Molecular Imaging, Radiation and Oncology (MIRO) Laboratory, Institut de Recherche Expérimentale et Clinique (IREC), UCLouvain, Belgium.
PReCISE, NaDI Institute, Faculty of Computer Science, UNamur and CENTAL, ILC, UCLouvain, Belgium.
Phys Med Biol. 2022 May 27;67(11). doi: 10.1088/1361-6560/ac678a.
The interest in machine learning (ML) has grown tremendously in recent years, partly due to the performance leap that occurred with new techniques of deep learning, convolutional neural networks for images, increased computational power, and wider availability of large datasets. Most fields of medicine follow that popular trend and, notably, radiation oncology is one of those that are at the forefront, with already a long tradition in using digital images and fully computerized workflows. ML models are driven by data, and in contrast with many statistical or physical models, they can be very large and complex, with countless generic parameters. This inevitably raises two questions, namely, the tight dependence between the models and the datasets that feed them, and the interpretability of the models, which scales with its complexity. Any problems in the data used to train the model will be later reflected in their performance. This, together with the low interpretability of ML models, makes their implementation into the clinical workflow particularly difficult. Building tools for risk assessment and quality assurance of ML models must involve then two main points: interpretability and data-model dependency. After a joint introduction of both radiation oncology and ML, this paper reviews the main risks and current solutions when applying the latter to workflows in the former. Risks associated with data and models, as well as their interaction, are detailed.

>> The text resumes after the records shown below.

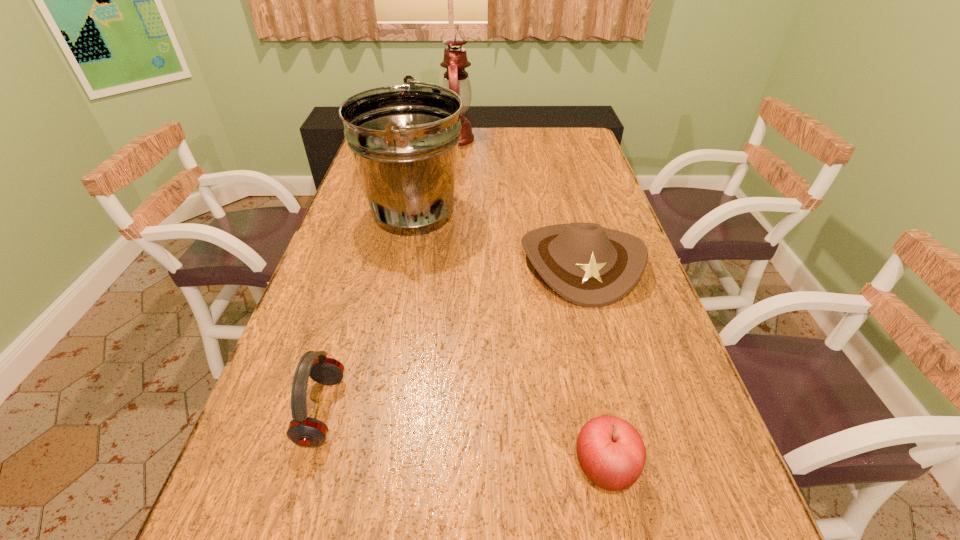 This screenshot has height=540, width=960. I want to click on object that is at the far edge, so click(455, 61).

Identify the location of bucket located at the left edge. The height and width of the screenshot is (540, 960). (404, 139).

The height and width of the screenshot is (540, 960). What are the coordinates of `earphone that is at the left edge` in the screenshot? It's located at (304, 431).

Identify the location of cowboy hat located in the right edge section of the desktop. The height and width of the screenshot is (540, 960). (589, 265).

Identify the location of apple positioned at the right edge. (611, 452).

At what (x,y) coordinates should I click in order to perform the action: click on free space at the far edge of the desktop. Please return your answer as a coordinate pair (x, y). Image resolution: width=960 pixels, height=540 pixels. Looking at the image, I should click on (545, 152).

The height and width of the screenshot is (540, 960). In the image, there is a desktop. In order to click on vacant space at the left edge in this screenshot , I will do 301,332.

The height and width of the screenshot is (540, 960). In order to click on vacant space at the right edge of the desktop in this screenshot , I will do `click(585, 181)`.

In the image, there is a desktop. Identify the location of free space at the far right corner. (580, 148).

Where is `free space between the bucket and the earphone`? The width and height of the screenshot is (960, 540). free space between the bucket and the earphone is located at coordinates (368, 312).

Next, the core concepts of interpretability, explainability, and data-model dependency are formally defined and illustrated with examples. Afterwards, a broad discussion goes through key applications of ML in workflows of radiation oncology as well as vendors' perspectives for the clinical implementation of ML.

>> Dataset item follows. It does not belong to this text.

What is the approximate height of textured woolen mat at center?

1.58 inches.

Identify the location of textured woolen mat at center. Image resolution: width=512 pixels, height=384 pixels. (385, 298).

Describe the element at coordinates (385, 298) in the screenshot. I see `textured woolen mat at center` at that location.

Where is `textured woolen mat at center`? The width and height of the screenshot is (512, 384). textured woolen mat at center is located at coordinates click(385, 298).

近年来,机器学习(ML)的兴趣大增,部分原因是深度学习新技术、图像卷积神经网络、计算能力的提高以及大型数据集的广泛可用性带来了性能飞跃。大多数医学领域都遵循这一流行趋势,尤其是放射肿瘤学就是其中之一,它具有使用数字图像和全计算机化工作流程的悠久传统。ML 模型由数据驱动,与许多统计或物理模型不同,它们可能非常大且复杂,具有无数通用参数。这不可避免地提出了两个问题,即模型与其所使用的数据集之间的紧密依赖关系,以及模型的可解释性,这与模型的复杂性成正比。用于训练模型的数据中的任何问题以后都会反映在模型的性能上。这一点,再加上 ML 模型的低可解释性,使得它们在临床工作流程中的实施变得特别困难。构建用于评估 ML 模型的风险和质量保证的工具必须涉及两个要点:可解释性和数据-模型依赖性。在对放射肿瘤学和 ML 进行联合介绍之后,本文回顾了将后者应用于前者工作流程时的主要风险和当前解决方案。详细介绍了与数据和模型相关的风险以及它们之间的相互作用。接下来,正式定义了可解释性、可解释性和数据-模型依赖性的核心概念,并通过示例进行了说明。然后,广泛讨论了 ML 在放射肿瘤学工作流程中的关键应用以及供应商对 ML 的临床实施的观点。